BRIEF:
The records below need retyping in full; give them again exactly.

PROVIDED RECORDS:
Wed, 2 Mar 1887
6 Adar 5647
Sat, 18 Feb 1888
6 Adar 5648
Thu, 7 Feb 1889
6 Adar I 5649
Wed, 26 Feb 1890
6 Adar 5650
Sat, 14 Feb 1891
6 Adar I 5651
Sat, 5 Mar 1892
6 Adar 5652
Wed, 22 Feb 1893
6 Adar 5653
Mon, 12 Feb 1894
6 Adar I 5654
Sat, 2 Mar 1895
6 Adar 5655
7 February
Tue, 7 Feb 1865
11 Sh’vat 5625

REPLY TO THE TASK:
Wed, 2 Mar 1887
6 Adar 5647
Sat, 18 Feb 1888
6 Adar 5648
Thu, 7 Feb 1889
6 Adar I 5649
Wed, 26 Feb 1890
6 Adar 5650
Sat, 14 Feb 1891
6 Adar I 5651
Sat, 5 Mar 1892
6 Adar 5652
Wed, 22 Feb 1893
6 Adar 5653
Mon, 12 Feb 1894
6 Adar I 5654
Sat, 2 Mar 1895
6 Adar 5655
7 February
Tue, 7 Feb 1865
11 Sh’vat 5625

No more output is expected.